More than 280 volunteers from 34 companies fanned out across the county Thursday to help agencies that the United Way serves. The annual Day of Caring marks the start of the annual fundraising campaign for the United Way of Johnson County.
The day was not only about helping out nonprofit agencies that don’t have the time or money to complete bigger maintenance projects but also about seeing where money donated to the United Way goes, volunteers said.
Rick Howe, with NSK, spent time power washing the side of the Nineveh Senior Center and building picnic tables and benches for the center.
Howe donates to United Way and knows the need.
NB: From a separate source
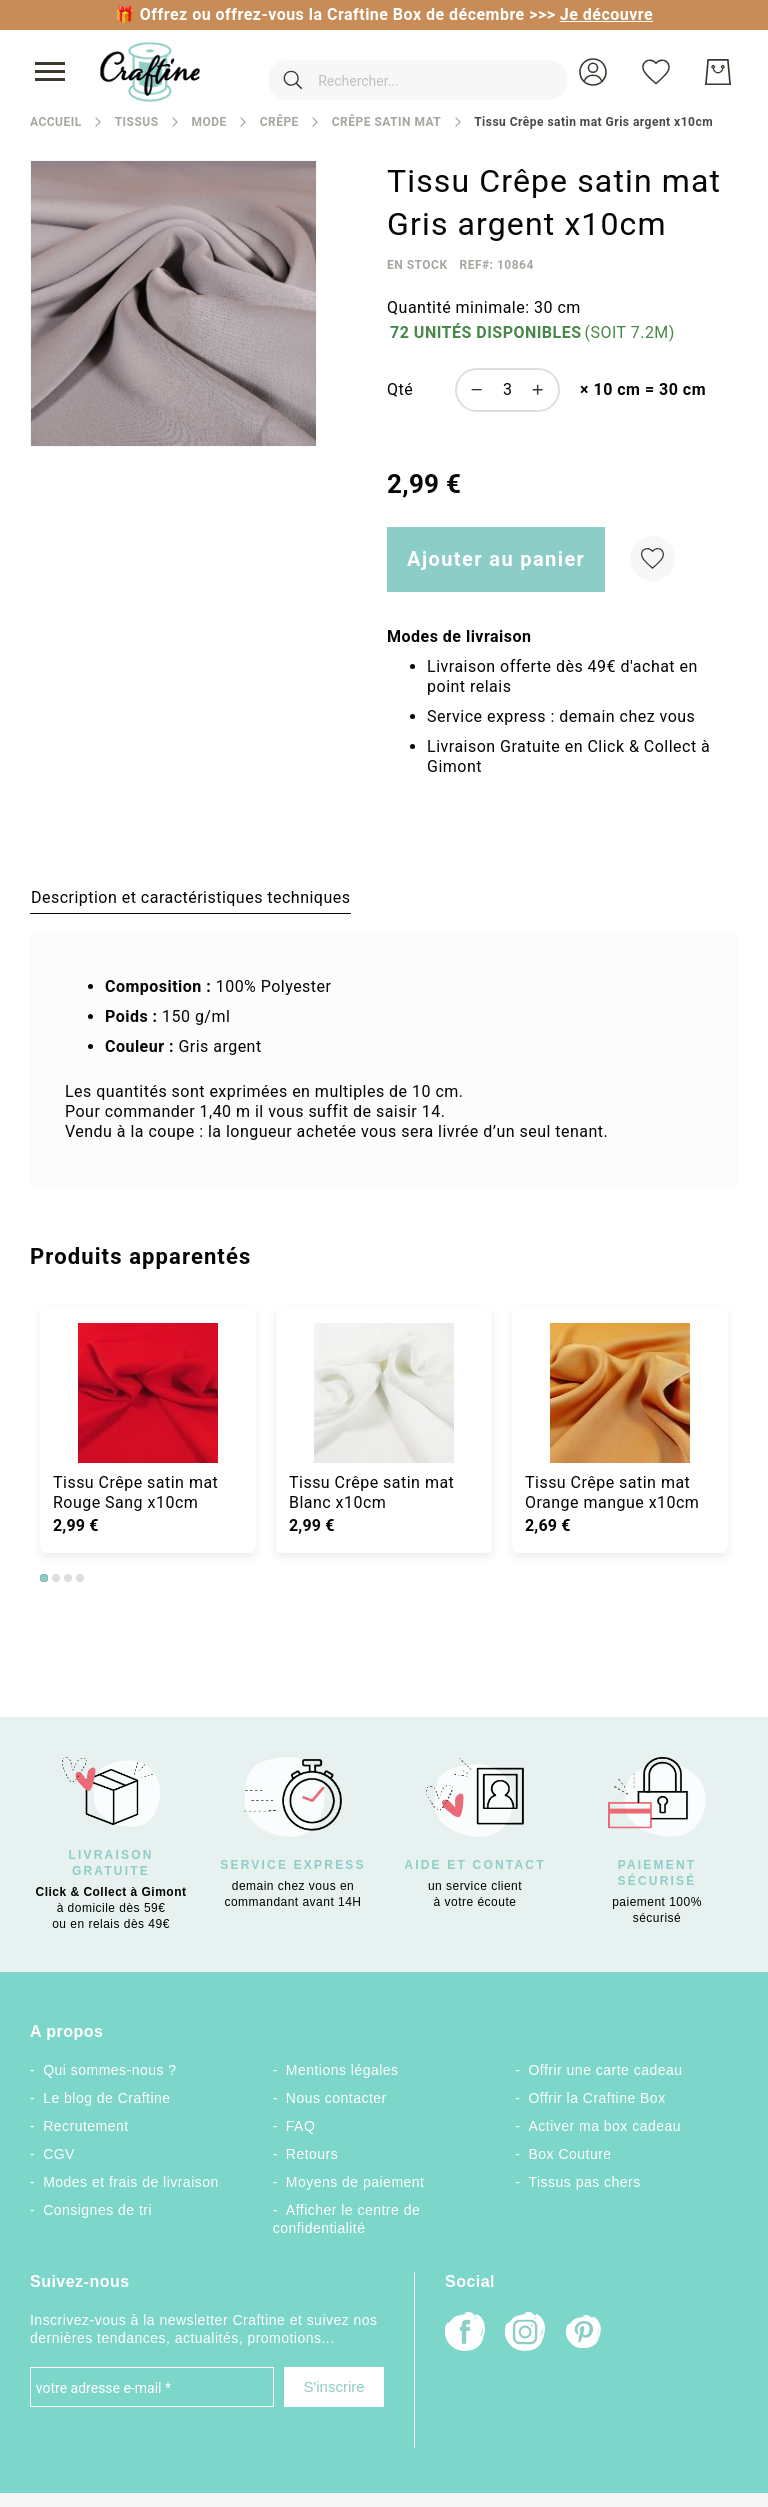 The width and height of the screenshot is (768, 2507). What do you see at coordinates (106, 2098) in the screenshot?
I see `Le blog de Craftine` at bounding box center [106, 2098].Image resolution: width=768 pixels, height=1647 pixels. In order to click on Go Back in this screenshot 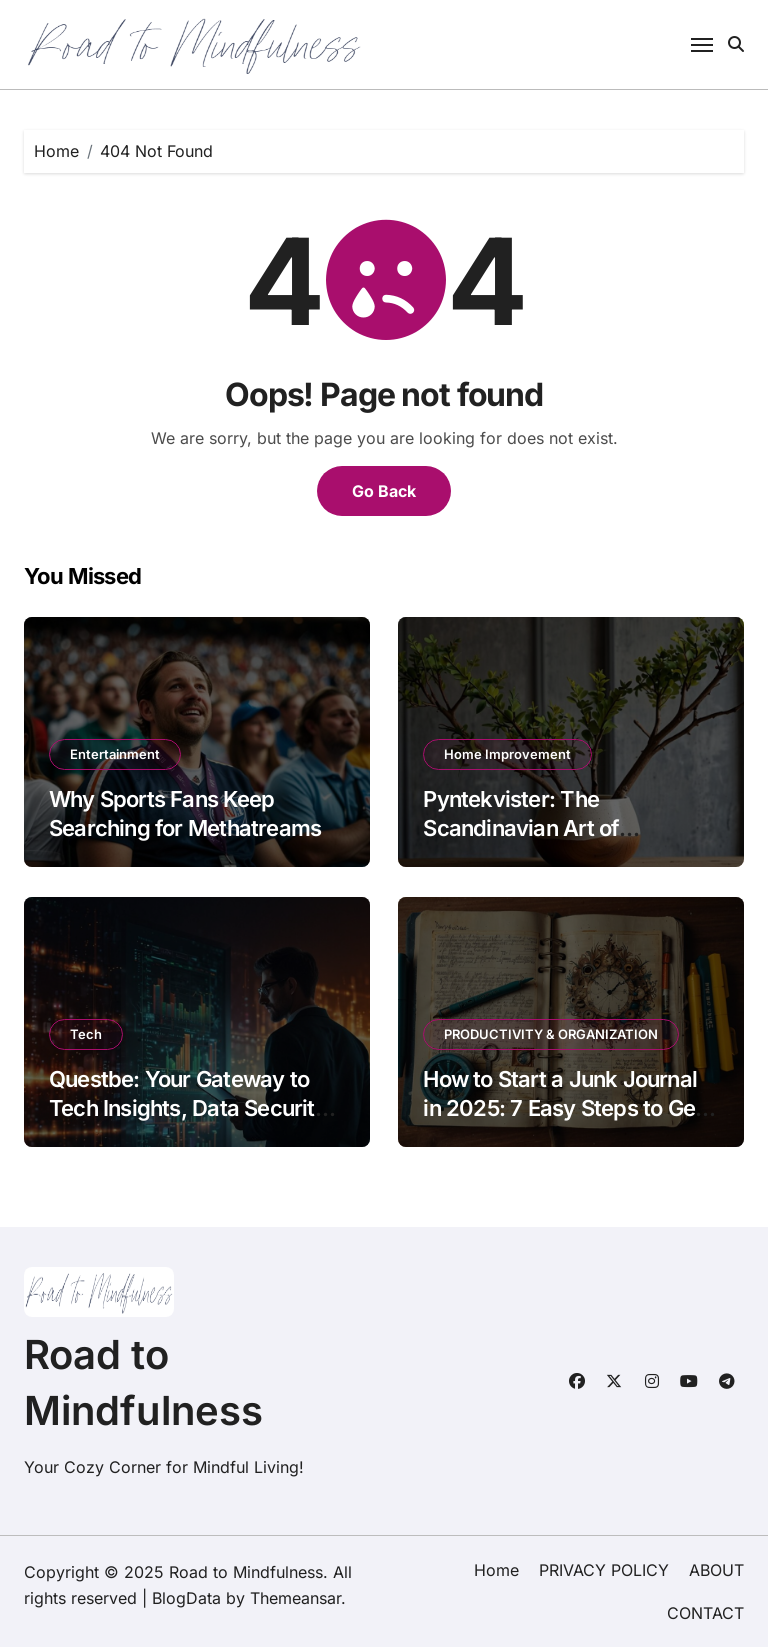, I will do `click(384, 491)`.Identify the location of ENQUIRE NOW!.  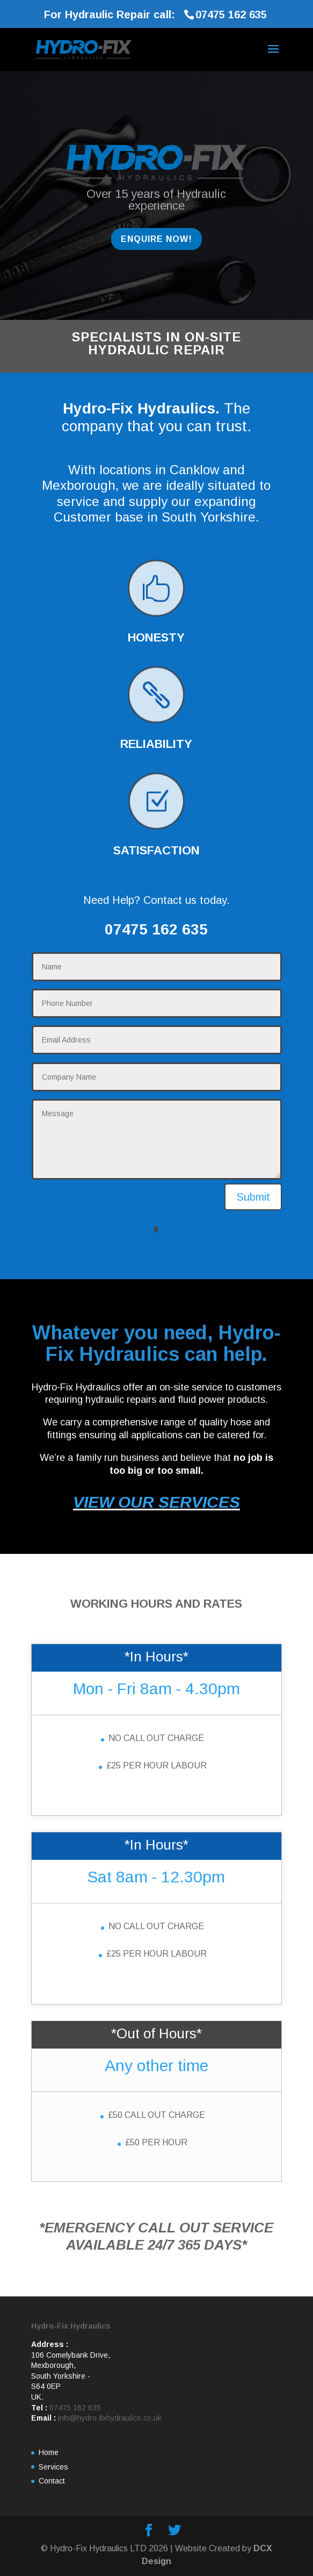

He has seen friends get help from some of the social service agencies and knows that Fast Track, a United Way program that collects school supplies for needy children, is vital for some families, he said.
“One day, I may be using it,” he said.
For Day of Caring, agencies prepare wish lists of projects done that they don’t have time to complete.
At the Nineveh Senior Center, for example, volunteers built four picnic tables and six benches, waxed and buffed the floor of the room where the center has birthday parties and community meals, and painted the outside of the building.
The center has 156 members, and their $12-a-year dues payments help pay for utilities and activities, said Caroline Burton, center president.
That doesn’t leave much for other projects, such as new picnic tables. The average age of members is between 75 and 80, so asking the members to do the work is not possible, she said.
“We are not able to do some of the stuff that they have volunteered to do,” she said.
Employees at Head Start in Franklin spend their days caring and teaching children. They don’t always have the time to repair cubbies, paint bathrooms or spread mulch on the playground, according to manager Kim Russell.
“If we didn’t have Day of Caring, we would not be able to get this work done,” she said.
Jill Hippenmeyer with Johnson Memorial Hospital stripped and sanded cubbies that children put their belongings in. She has wanted to volunteer to help others, she said, and Day of Caring seemed like the perfect opportunity to help an agency and to give back to the community where she grew up.
“I am from Franklin. I went to high school here. I wanted to do something more,” Hippenmeyer said.
Often the Day of Caring extends beyond one day. NSK employees spent a week working with the Nineveh Senior Center, said Phil Engelking, project head at NSK.
Volunteers shared a lunch with seniors who use the center and assessed their needs. They went to a board meeting to get a list and scoped out the projects before the Day of Caring. And they went to a home improvement store to buy the materials they would need to build the picnic tables and benches.
“A lot more work goes into it than people think,” he said.